If it was only 29 years, it was 29 of the hardest years I had ever seen.

Visiting the Hank Williams museum was our first choice in Montgomery, Alabama, after finding out the Rosa Parks Museum was closed, the Legacy museum was closed, and the art museum was closed. Even F. Scott Fitzgerald’s house, closed.

Of course I had heard of “Your cheatin’ heart,” and perhaps a few other songs, but I can’t say I was a real fan. I just assumed he was old, as I had with anyone I was introduced to when I was young. And the images didn’t tell a different story. In the videos and photos, I would have said he was in his seventies.

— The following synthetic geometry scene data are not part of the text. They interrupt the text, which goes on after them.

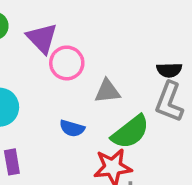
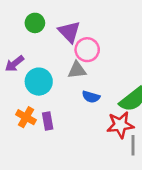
gray triangle: (107, 91) -> (77, 70), moved

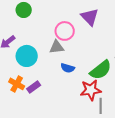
purple triangle: (69, 32) -> (90, 17), moved
purple rectangle: (48, 121) -> (34, 87), turned 64

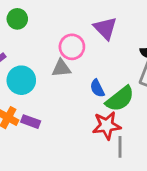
blue semicircle: (68, 68) -> (97, 88), moved, turned 48
purple rectangle: (34, 87) -> (31, 122), turned 56

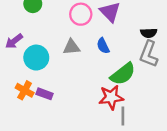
pink circle: (72, 47) -> (81, 14), moved
blue semicircle: (97, 88) -> (103, 46), moved

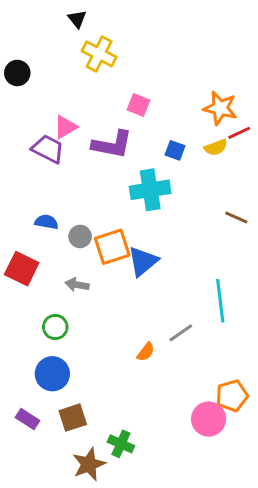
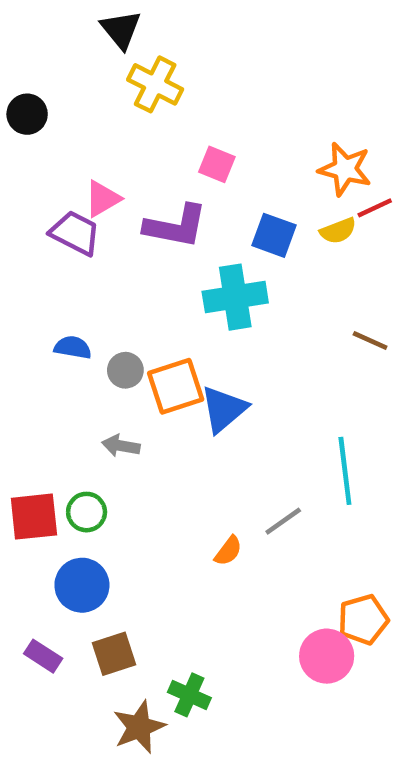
black triangle: (77, 19) -> (121, 30), size x1.4
blue square: (175, 150) -> (274, 235), size x1.4
red square: (22, 269) -> (34, 517), moved, turned -32

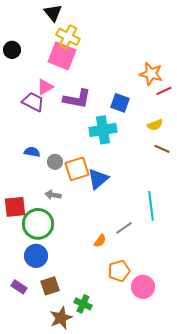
pink square: (217, 164) -> (62, 56), moved, size x1.8
yellow semicircle: (338, 231) -> (155, 125), moved
green circle: (87, 512) -> (38, 224), size x1.8
red square: (34, 517) -> (15, 207), moved
orange pentagon: (363, 619) -> (119, 271), moved

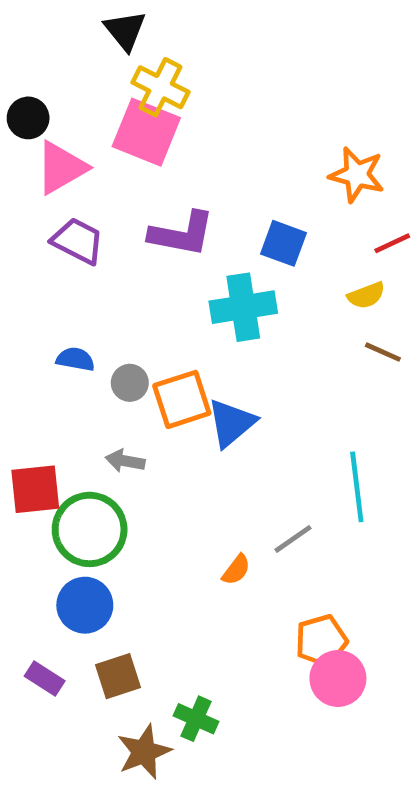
pink triangle: (45, 87) -> (61, 168), moved, size x1.4
red line: (164, 91) -> (392, 243), moved
orange pentagon: (119, 271) -> (321, 641), moved

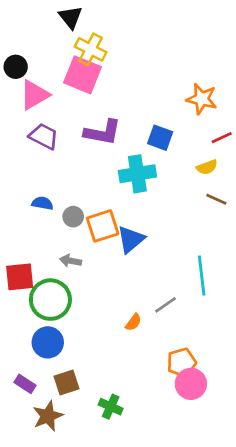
brown star: (144, 752) -> (48, 416), moved

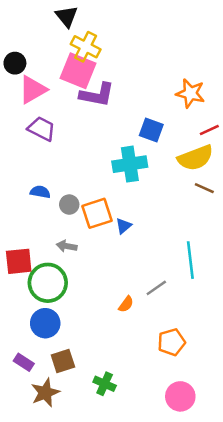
purple L-shape: (103, 132) -> (97, 95), moved
yellow semicircle: (207, 167) -> (195, 158), size x1.8
blue triangle: (131, 239) -> (123, 226), size x0.6
pink circle: (191, 384) -> (180, 396), moved

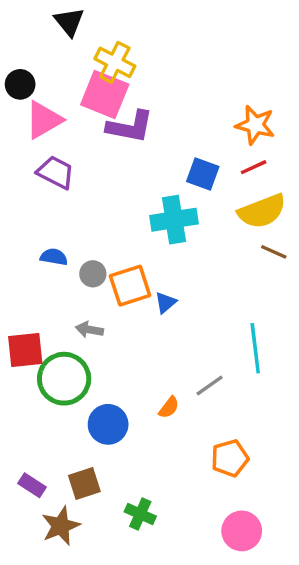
black triangle: (67, 16) -> (69, 22), moved
red line: (209, 130) -> (254, 167), moved
blue circle: (45, 323) -> (108, 424), moved

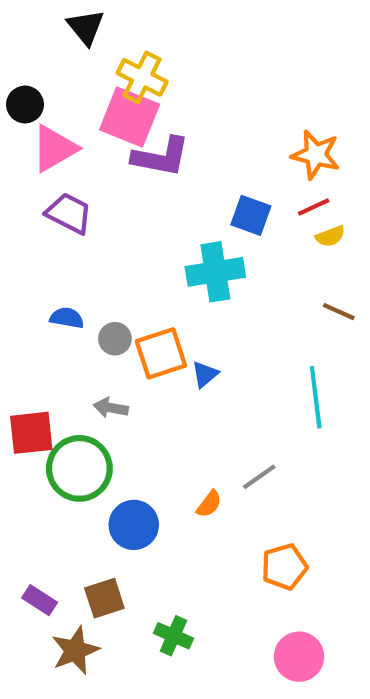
yellow semicircle: (262, 211) -> (330, 236), moved, size x0.5
cyan line: (255, 348) -> (316, 397), moved

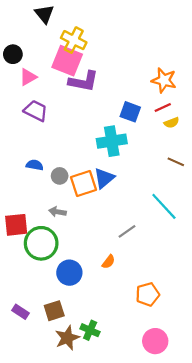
pink triangle: (54, 148) -> (28, 77), size x0.7
blue triangle: (205, 374) -> (104, 178), moved, size x1.5
cyan line: (316, 397) -> (164, 206), turned -36
gray line: (259, 477) -> (127, 231), moved
brown star: (75, 650) -> (67, 338), moved

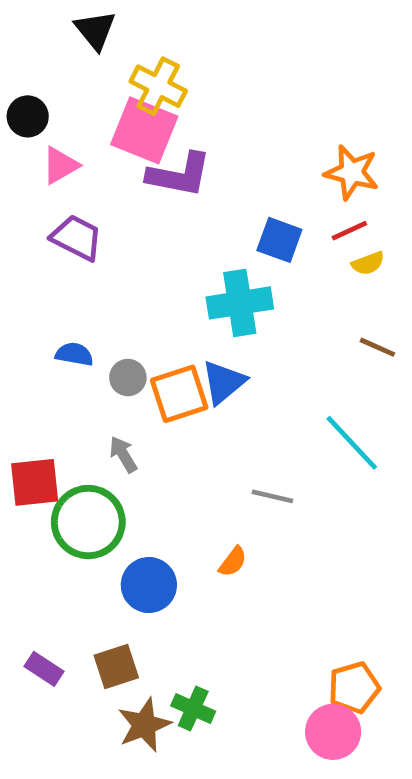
gray arrow: (57, 212) -> (123, 454), turned 49
gray line: (127, 231) -> (272, 496), turned 48
orange pentagon: (148, 294) -> (354, 688), moved

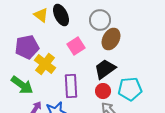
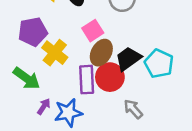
brown ellipse: (111, 39) -> (101, 53), moved
cyan pentagon: (130, 89) -> (159, 64), moved, turned 30
red circle: (103, 91) -> (110, 77), moved, size x1.5

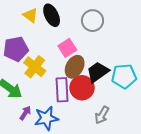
cyan pentagon: (159, 64) -> (124, 76), turned -30
gray arrow: (133, 109) -> (102, 115), turned -108

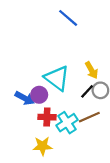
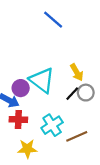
purple circle: (39, 95) -> (21, 88), moved
red cross: (47, 117) -> (18, 120), moved
brown line: (89, 117) -> (77, 136), moved

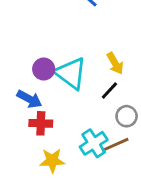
purple circle: (21, 88) -> (44, 69), moved
gray circle: (86, 93) -> (127, 116), moved
cyan cross: (52, 125) -> (94, 143), moved

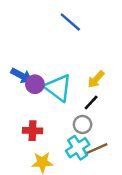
yellow arrow: (115, 63) -> (96, 79), turned 72
blue arrow: (29, 99) -> (21, 76), moved
gray circle: (127, 116) -> (83, 124), moved

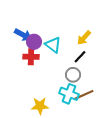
cyan triangle: (58, 88) -> (53, 45), size x0.7
red cross: (32, 131) -> (31, 57), moved
cyan cross: (78, 148) -> (69, 94), turned -36

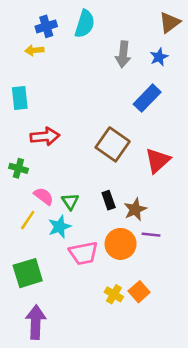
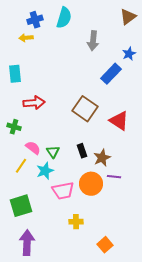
blue star: (159, 57) -> (129, 54), moved
red triangle: (158, 160) -> (119, 121), turned -45
orange square: (139, 292) -> (105, 245), moved
yellow cross: (114, 294) -> (76, 222), moved, turned -32

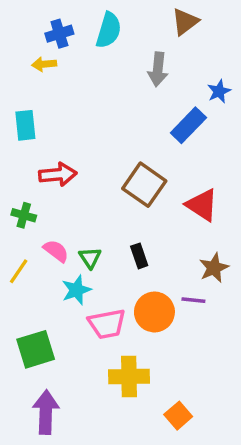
brown triangle: (128, 17) -> (185, 22), moved
brown star: (102, 158) -> (214, 268), moved
yellow line: (21, 166) -> (19, 271), moved
yellow cross: (76, 222) -> (129, 376), size x1.6

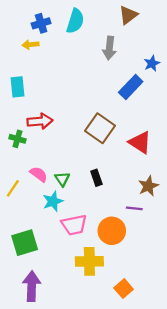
green cross: (24, 215) -> (17, 139), moved
orange circle: (154, 312) -> (112, 231), moved

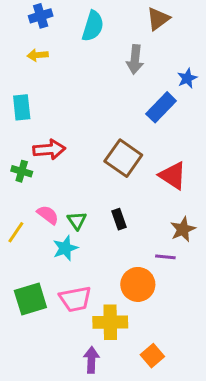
blue cross: (41, 23) -> (41, 16), moved
pink trapezoid: (74, 225) -> (75, 299), moved
purple arrow: (32, 286) -> (91, 360), moved, size x0.7

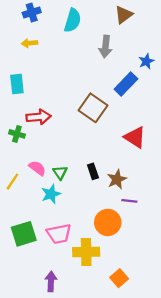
brown square: (123, 158) -> (93, 108), moved
brown star: (183, 229) -> (117, 179), moved
purple arrow: (91, 360) -> (51, 281), moved

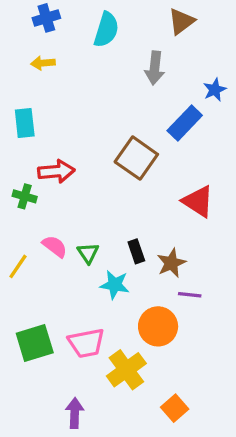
cyan star: (51, 194) -> (115, 285), moved, turned 30
yellow cross: (86, 252) -> (126, 370), turned -35

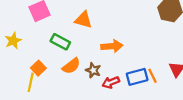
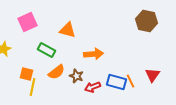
orange square: (38, 68) -> (26, 74), turned -32
blue rectangle: (137, 77) -> (116, 82), turned 30
yellow line: (31, 82) -> (32, 87), moved

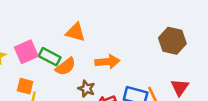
brown hexagon: (146, 21) -> (172, 41), moved
pink square: (27, 22) -> (26, 52), moved
orange semicircle: (56, 72) -> (66, 67), moved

The man at the front counter said to be sure and ask questions. There were mostly stage outfits and record labels, nothing that questionable. The wooden Native Americans caught my eye. This made me wonder, until I saw the story of his song, “Kaw-Liga.” The whole thing made me a little uncomfortable. The story of the Native American turning to wood by the water, waiting for his true love. They spelled it differently on the marker by the bridge. Differently on the carved statue in the museum. Someone got it wrong. (I was having the feeling that we all did.) Of course I asked about the spelling. He didn’t actually spell it, but said the word slowly, claiming that this was correct because “he fished in that very lake.”

Still confused, we walked to Hank’s statue just down the street. I saw the date listed, 1923 – 1953. It took a minute to compute. Certainly this wasn’t his age. Were these the years he lived here? The years of his songs? 30 years old? Maybe it was the same engraver who tried to spell Kaw-Ligi. It just couldn’t be. I asked Siri. 29 she said. “It’s even worse,” I shouted to Dominique in the street. He was only 29! A hard 29!

So many things get by us. So easily. It’s hard to believe, even when the images are right there in front of us. The Freedom Riders. Bloody Sunday. The Civil Rights Movement. We learned the dates in school. But did we ask the questions? Are we asking the questions? Are we curious enough, open enough, loving enough, not to repeat the same horrific mistakes?

I suppose that’s the one thing the man at the Hank Williams counter got right – “Be sure to ask some questions.”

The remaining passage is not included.